Trade has so far been more rangebound than on Wednesday, though GBP/USD has maintained a positive bias, with the pair bouncing from the bottom of this session’s range in the 1.4120s to fresh session highs in 1.4180s in recent trade. GBP bulls will now be hoping for steady grind back towards this week’s highs set during Wednesday’s Asia Pacific session above the 1.4200 mark. At present, GBP/USD trades just over 0.2% or about 35 pips higher on the day, with GBP sitting somewhere around the middle of the G10 FX performance table on the day and, for once, underperforming its euro counterpart by a wide margin.

Driving the day

The main focus of markets on Thursday is again on moves in global bond markets; the taper tantrum, which it seems as though no one is now denying is underway, has continued. UK 10-year government bond yields are up 6bps on the day to just below 0.80%, a rise of more than 30bps since the start of last week. Meanwhile, US 10-year yields are up just over 5bps on the day and have rallied a little over 25bps since the start of last week. Given the move similarity in the magnitude of these moves, yield differentials appear not to be affecting the GBP/USD currency pair too heavily, at least not by anywhere near as much as changing yield differentials are shifting the likes of USD/JPY, USD/CAD, AUD/USD and NZD/USD.

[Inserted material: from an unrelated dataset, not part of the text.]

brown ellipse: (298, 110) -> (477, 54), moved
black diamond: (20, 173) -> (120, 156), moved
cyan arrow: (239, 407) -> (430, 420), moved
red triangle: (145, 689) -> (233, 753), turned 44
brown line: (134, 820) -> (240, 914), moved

Bank of England officials who spoke earlier in the week have not expressed concern about recent bond market moves and nor did Fed Chairman Jerome Powell or Vice Chairman Richard Clarida. In the same vein, FOMC member Esther George was on the wires only moments ago and stuck to a similar line, saying that the recent rise in longer-term interest rates does not, in her view, justify a monetary policy response. Some might argue that central bankers on both sides of the Atlantic have given the green light for longer-term yields to rally even further.

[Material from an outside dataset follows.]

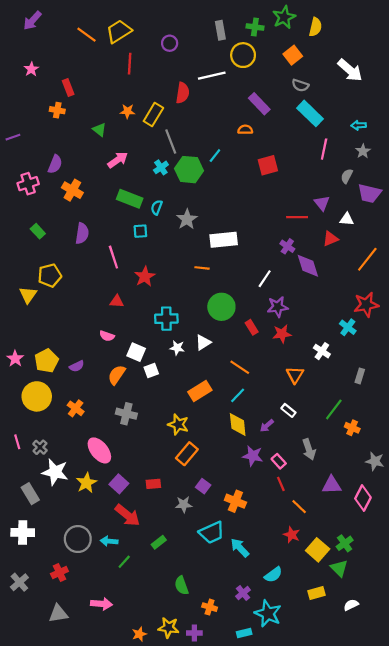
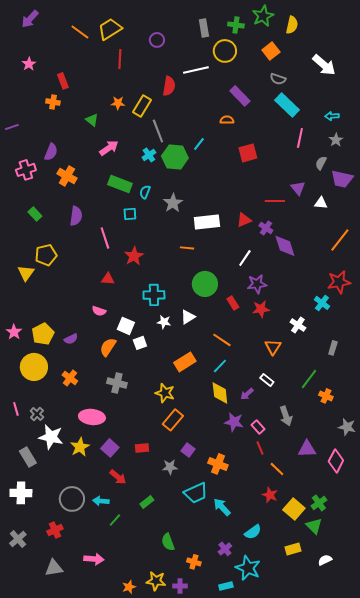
red triangle: (331, 239) -> (244, 220), moved
pink ellipse: (99, 450) -> (92, 417), turned -45
red arrow: (127, 515) -> (118, 477), size x0.7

While bond market machinations and Fed speak on the topic has not impacted GBP/USD much this week, the broadly dovish tone adopted by Fed Chair Powell and other officials does seem to have weighed on the US dollar over the past 24ish hours, with the Dollar Index (DXY) dropping from Asia Pacific highs above 90.10 to current levels and fresh multi-week lows in the 89.70s in recent trade. More broadly, buoyant risk appetite and outperformance in commodities and commodity-linked currencies is another factor undermining the buck.

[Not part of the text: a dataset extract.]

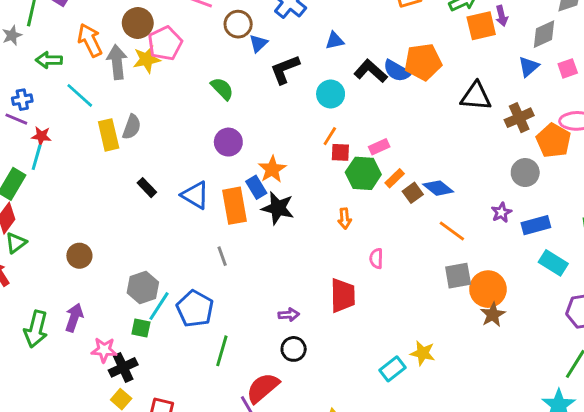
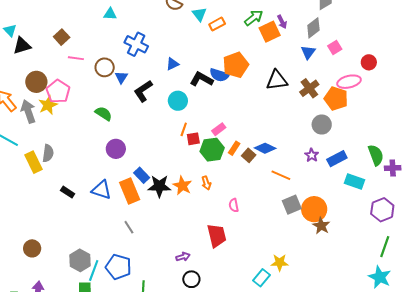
orange star: (272, 169) -> (182, 186), moved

The above-noted weakness in the US dollar has of course given GBP/USD a boost. But sterling seems, for the most part, to have derived its own strength; focus this week (UK-side) has been on optimism about the UK’s stellar vaccine rollout and UK PM Boris Johnson’s economic reopening plan, which hopes to see most social restrictions lifted by mid-June. On the week, GBP is up 1.2% versus the US dollar and seems to also have garnered some support in recent trades from comments from a French official who said the EU might grant the UK limited financial services equivalence, paving the way for closer financial services trade between the economic regions.